SHEELAH KOLHATKAR

Sheelah Kolhatkar, a former hedge fund analyst, is a staff writer at The New Yorker, where she writes about Wall Street, Silicon Valley, technology, economics and national politics. She is also the host of “Playing By The Rules: Ethics At Work,” a national public television series that examines the challenges faced by companies undergoing high-profile ethical crises, which has been incorporated into several business school curriculums. Previously, she was a features editor and national correspondent at Bloomberg Businessweek, and a regular contributor to Bloomberg Television. Her book Black Edge: Inside Information, Dirty Money, and the Quest to Bring Down the Most Wanted Man on Wall Street was a New York Times bestseller, a New York Times Book Critics’ Top Book of 2017, and was named one of Amazon’s Top 5 Business Books of 2017, among other honors. It takes readers inside the rise and fall of one of the world’s most powerful hedge funds and explores the way the hedge fund industry helped transform Wall Street and the U.S. economy.

Kolhatkar has appeared as a commentator on business and economic issues on CNBC, MSNBC, PBS, CBS, NPR and contributes regularly to NPR’s Marketplace and WNYC’s Money Talking. She has given talks, moderated panels and conducted interviews at numerous live events, including The New Yorker Festival, the United Nations, Advertising Week, the Women’s Innovation Forum and the Business for Social Responsibility Conference. Her written work has also appeared in The Atlantic, The New York Times, The New York Times Book Review, Time, New York Magazine and other publications.

Before becoming a journalist, she spent several years as a risk arbitrage analyst at two hedge funds in New York City. Sheelah holds an undergraduate degree from New York University and a M.A. from Stanford University. She lives in New York. 

Follow her on Twitter @sheelahk

Speech topics

Who Should Shape the Future of Artificial Intelligence

Throughout history, rapid technological changes have driven the economy, spawning new industries and re-shaping old ones. We’ve long been told that artificial intelligence and other technological advances generally create more jobs than they eliminate. Is this time different? Who stands to benefit from the latest advances in generative A.I., and who stands to lose? And, most importantly, who should decide what the A.I.-future looks like? While the public and our policy- makers dither over how to regulate artificial intelligence, the industry is racing ahead, leaving a handful of tech entrepreneurs and billionaires to design our future as they make decisions based on maximizing their profits. Drawing on her work as a financial analyst and a journalist covering technology and politics at The New Yorker and beyond, Kolhatkar will outline what business leaders and citizens need to know in order to create the future that we all want.

The Power of Long-Term Thinking:

For the last forty years, businesses have been pressured by activist investors and others to focus on quarterly earnings and short-term stock price performance above all else—but at what cost?

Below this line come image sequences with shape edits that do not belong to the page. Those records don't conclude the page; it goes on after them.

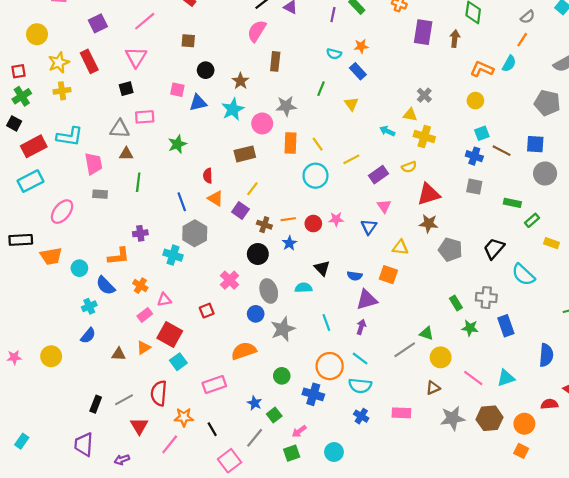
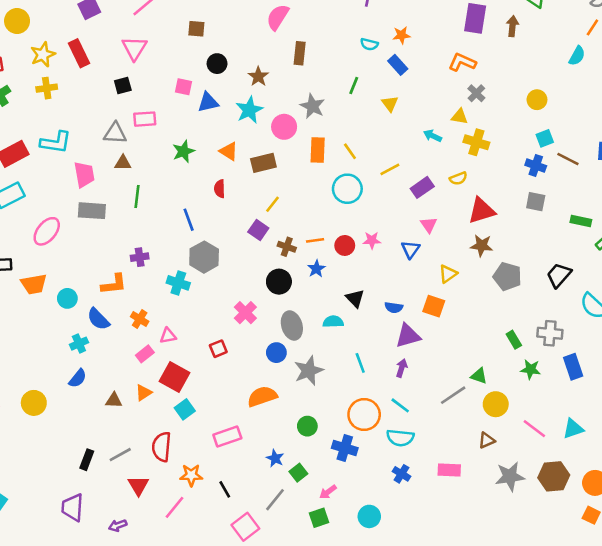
orange L-shape: (482, 69) -> (462, 62), moved
gray star: (286, 106) -> (312, 106), turned 30
gray rectangle: (100, 194) -> (92, 211), size x1.5
orange triangle: (215, 199) -> (229, 151), moved
yellow triangle: (400, 247) -> (448, 274), turned -42

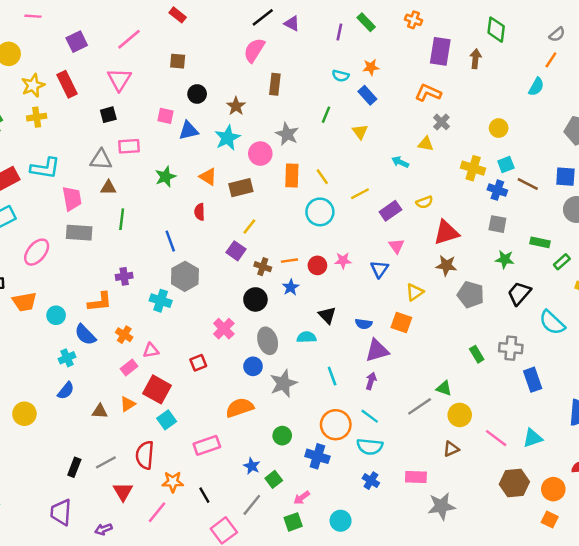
yellow cross: (476, 142) -> (473, 168), moved
green star: (531, 369) -> (505, 259), moved
gray star: (510, 476) -> (441, 506), moved

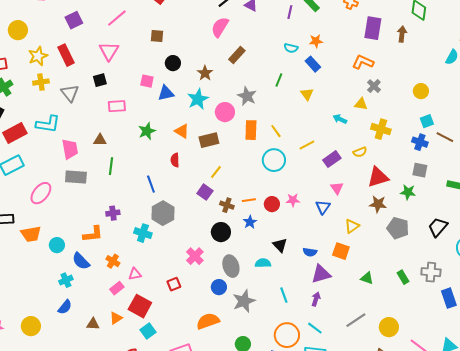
brown rectangle: (275, 84) -> (237, 55), turned 36
gray triangle: (101, 160) -> (70, 93), moved, turned 48
yellow cross: (473, 168) -> (381, 129), moved
green star: (505, 259) -> (408, 192), moved
green triangle: (444, 388) -> (367, 278), moved

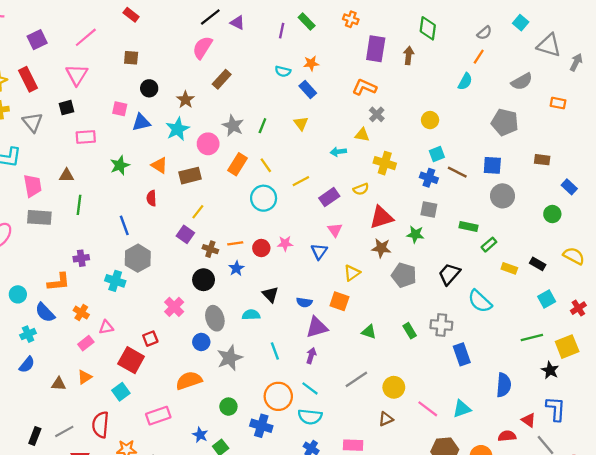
green line: (279, 80) -> (262, 126), moved
cyan arrow: (340, 119) -> (338, 152), turned -32
orange rectangle: (251, 130) -> (238, 164), turned 30
red square: (140, 306) -> (131, 360), moved

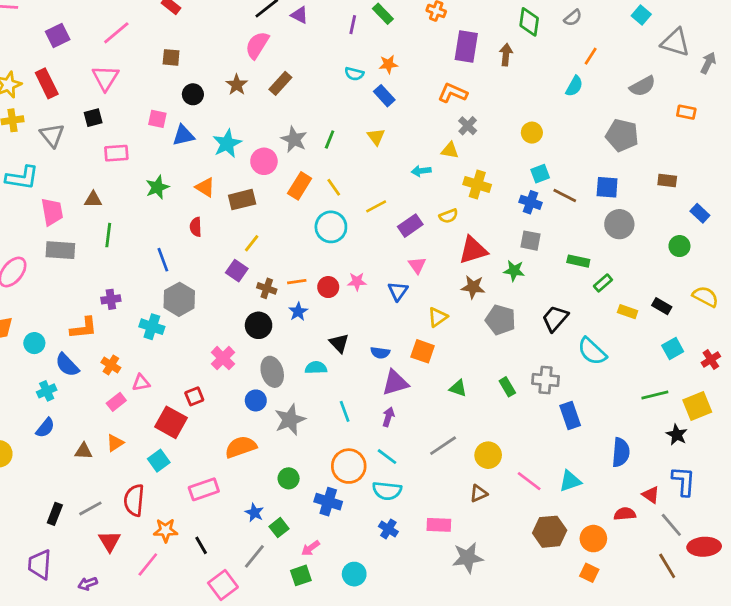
gray semicircle: (484, 33) -> (573, 18), moved
brown star: (185, 100) -> (237, 85), moved

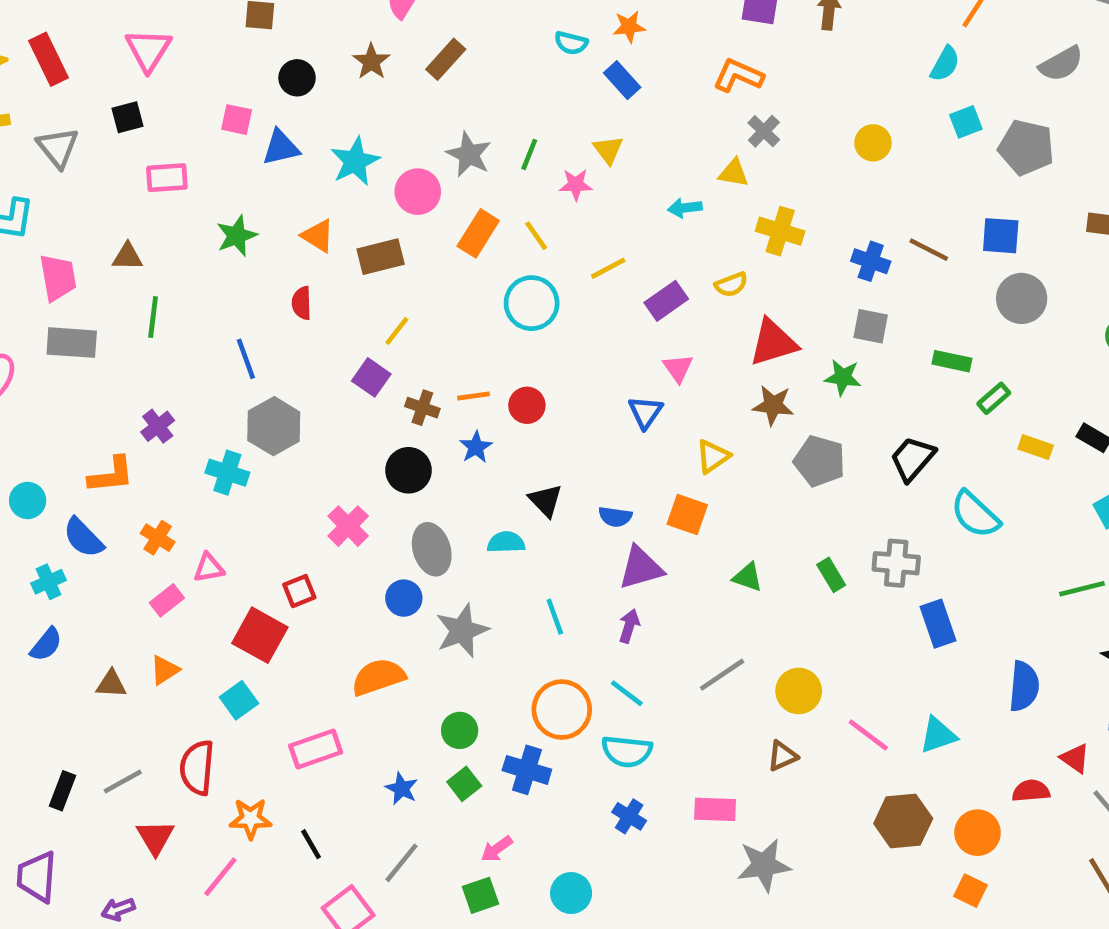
cyan square: (540, 174) -> (966, 122), moved
pink star: (357, 282) -> (576, 185), moved
purple cross: (111, 299) -> (158, 426), turned -30
green square: (279, 528) -> (464, 784), moved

Across industries, courageous business leaders are re-considering whether short-termism should play such an outsized role in their decisions. Drawing on her previous career as a hedge fund analyst and years covering corporate America, Silicon Valley, Wall Street and Washington at The New Yorker, Bloomberg and beyond, Kolhatkar will discuss the ways that putting short term profits ahead of longer-term goals endangers companies, governments and societies, and share lessons from entrepreneurs and C.E.O.’s who are fighting back and finding success by doing hard things and putting their most ambitious agendas first.

How Being an Outsider Can Be an Advantage in Journalism, Finance and Beyond

Kolhatkar began her career as a risk-arbitrage analyst at a small hedge fund—a role she had not planned or trained for and had to learn on the fly. Five years later, when she made the switch to reporting and writing, she had to learn a new industry all over again. In both cases, her lack of familiarity with the customs and norms of finance and media proved to be an advantage; she was able to approach her new roles as an anthropologist would, studying the people and the culture with fresh eyes, making it possible to see things that others who were steeped in the industry couldn’t. Drawing on her career as a hedge fund analyst and years covering corporate America, Silicon Valley, Wall Street and Washington at The New Yorker, Bloomberg and beyond, Kolhatkar will discuss the ways that approaching challenges with the perspective of an outsider-anthropologist can help one see new and enlightening ways to move forward in business and in life.

Books

Black Edge: Inside Information, Dirty Money, and the Quest to Bring Down the Most Wanted Man on Wall Street 

Black Edge is a riveting legal thriller that raises urgent questions about the power and wealth of those who sit at the pinnacle of high finance and how they have reshaped the economy.